> [Required action]
Write the entries below out again exactly, but skip the pictures.

> [Data provided]
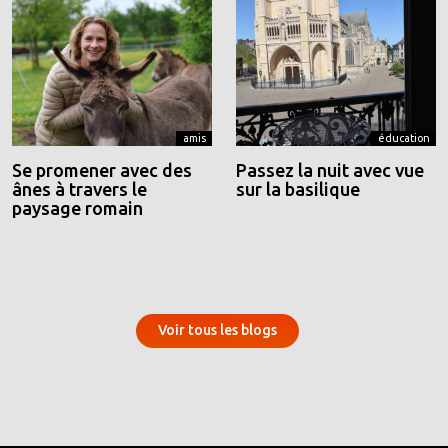
amis
éducation
Se promener avec des
Passez la nuit avec vue
ânes à travers le
sur la basilique
paysage romain
Voir tous les blogs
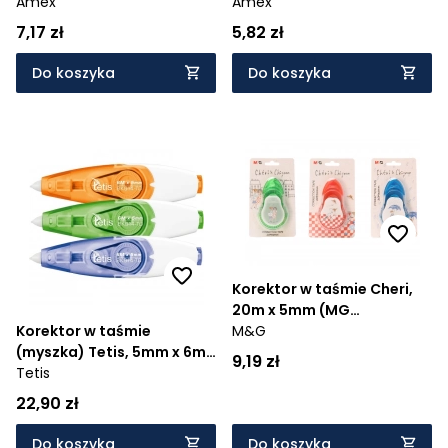
(MK015-01)
Amex
(MK012-01)
Amex
7,17 zł
5,82 zł
Do koszyka
Do koszyka
Korektor w taśmie Cheri,
20m x 5mm (MG
ACT52372)
M&G
Korektor w taśmie
(myszka) Tetis, 5mm x 6m
9,19 zł
(BK014-TD)
Tetis
22,90 zł
Do koszyka
Do koszyka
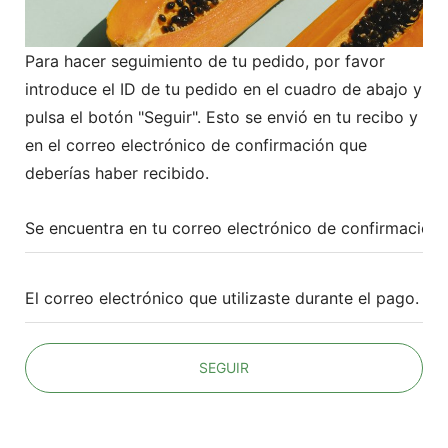
Para hacer seguimiento de tu pedido, por favor
introduce el ID de tu pedido en el cuadro de abajo y
pulsa el botón "Seguir". Esto se envió en tu recibo y
en el correo electrónico de confirmación que
deberías haber recibido.
SEGUIR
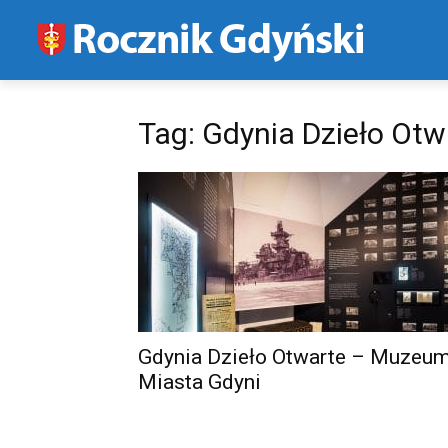
Tag: Gdynia Dzieło Otw
Gdynia Dzieło Otwarte – Muzeu
Miasta Gdyni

> [Expected answer]
amis
éducation
Se promener avec des
Passez la nuit avec vue
ânes à travers le
sur la basilique
paysage romain
Voir tous les blogs
(MK015-01)
Amex
(MK012-01)
Amex
7,17 zł
5,82 zł
Do koszyka
Do koszyka
Korektor w taśmie Cheri,
20m x 5mm (MG
ACT52372)
M&G
Korektor w taśmie
(myszka) Tetis, 5mm x 6m
9,19 zł
(BK014-TD)
Tetis
22,90 zł
Do koszyka
Do koszyka
Para hacer seguimiento de tu pedido, por favor
introduce el ID de tu pedido en el cuadro de abajo y
pulsa el botón "Seguir". Esto se envió en tu recibo y
en el correo electrónico de confirmación que
deberías haber recibido.
SEGUIR
Tag: Gdynia Dzieło Otw
Gdynia Dzieło Otwarte – Muzeu
Miasta Gdyni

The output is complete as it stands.